THE YOUNG NINJA MUST REVEAL HIS POWER TO SURVIVE!
The fate of the Ninja Empire is at stake as the supreme master and his disciple confront Ivan the Red, a power-hungry ninja. When the police fail to help, the young disciple must reveal his amazing fighting ability to avenge his mother’s murder and save his sister. The master must face Ivan in a final duel to determine the fate of the Empire.
Watched this last night on tubi: https://tubitv.com/movies/698707/the-ninja-squad. It was on background while gaming so it was pretty confusing. Then I was trying to figure out where it was filmed and discovered:
the Ho shot footage only comprises about 10ish minutes of The Ninja Squad, so Harrison really isn’t in this movie a whole lot. Most of this consists of scenes from the 1984 Filipino crime drama Hatulan Si… Totoy Angustia, a movie about a guy named Billy who gets into some trouble with a gangster.
…
It is the standard Godfrey Ho method at work…bad dubbing, use of some obscure movie’s footage, with Ninja action interludes. The plot revolves around our favorite ninja, Gordon, training a young disciple named Billy. The training sequence takes place during the starting credits, then the movie moves on ten years later to footage from a Filipino movie that has nothing to do with ninjas, then we return to ninja action …
https://letterboxd.com/film/the-ninja-squad/
So it’s basically a Burroughs-level cut-up. Both movies are bad but in different ways. The ninja scenes are B-movie-bad but the Filipino crime drama are bad in the ways resulting from a limited budget. In fact I think the Filipino crime drama is the more interesting of the two movies; I wouldn’t have minded seeing only that movie for its depictions of 1980s working-class Phillipines (as seen through an over-the-top gun-toting crime drama, of course.)
Yup, the bulk of Ho’s cinematic output consists of cut-and-paste jobs like this. These movies are kind of an obsession of mine (😉). The man has also made regular genre movies and they’re solid to almost great. Kind of surprising, considering how bad most of his cut-up ones are.
If you’re interested in Filipino movies of the '80s, check out Elwood Perez’ Silip/Daughters of Eve. Be warned though, that one is super rough to watch.
Ah yes, Richard Harrison and Godfrey Ho. You could say the have some history!
Veteran genre actor Richard Harrison has been outspoken of how he believes Ho ruined his career. He allegedly signed up for a couple of ninja films and had his footage spliced into at least twenty (all of which had him credited as the star).
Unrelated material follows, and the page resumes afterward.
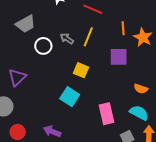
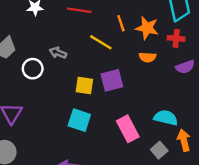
yellow line: (88, 37) -> (101, 42), moved, turned -66
purple square: (119, 57) -> (112, 80), moved
orange semicircle: (141, 89) -> (148, 57), moved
Thanks, the article you link is a fascinating introduction to Godfrey Ho and his technique:
Ho would splice together limited footage he shot himself (mostly just dudes in ninja suits hitting each other) with completely unrelated films of questionable origin. He’d record an English language dub track for the combined film that would attempt to thread a new plot over these multiple old ones. Some of the same footage was reused many times over in completely different stories. The bizarre results of these experiments have both enchanted and enraged cult film fans for decades. The ways Ho tried to mash unrelated films into one were astonishing and often very funny. For example, he’d use period footage as ‘back story’ or claim that unrelated characters were the same person, younger and older, again with flashbacks. He’d chop scenes together that had similar backdrops and have characters from two films appear to ‘talk’ to one another across the scene. They’d sometimes read newspapers with carefully cut-in headline shots that harked back to scenes from the other movie. Characters from one film would watch characters from another on a TV screen disguised as ‘surveillance footage’ or blackmail videos.
…
As the American-made Cannon ninja flicks with Sho Kosugi hit the big-time, IFD hatched their plan to ride the wave. Ho would splice his quickly-shot ninja footage into the incomplete films IFD had kicking around their archive. Lai would take the finished product to festivals and sell them under amazingly blunt names like Ninja Terminator, Ninja Thunderbolt, Ninja Destroyer, Ninja Dragon, Ninja In The Killing Fields (spoiler: there are no fields in this movie), or Ultimate Ninja. The important thing was that the footage they featured Westerners because this was what made it sell overseas.
Beyond the cast, Ho and Lai tried their best to appeal to English-speaking tastes. All their characters would be given comically over-anglicized old-fashioned names like Harry, Gordon, Bruce or Alan. American pop culture imagery littered the background of their films including, most famously, Richard Harrison – as “Ninja Master Harry” – having life-or-death conversations on an absurd Garfield phone (apparently Ho heard that Garfield was popular in America and figured this would be a cool thing for an American ninja master to own).
https://www.denofgeek.com/movies/ninjas-all-the-way-down-the-mysterious-world-of-godfrey-ho/
Unironically it sounds like Godfrey Ho was a genius.
A pastiche ninja movie made by the Ed Wood of Hong Kong, Godfrey Ho.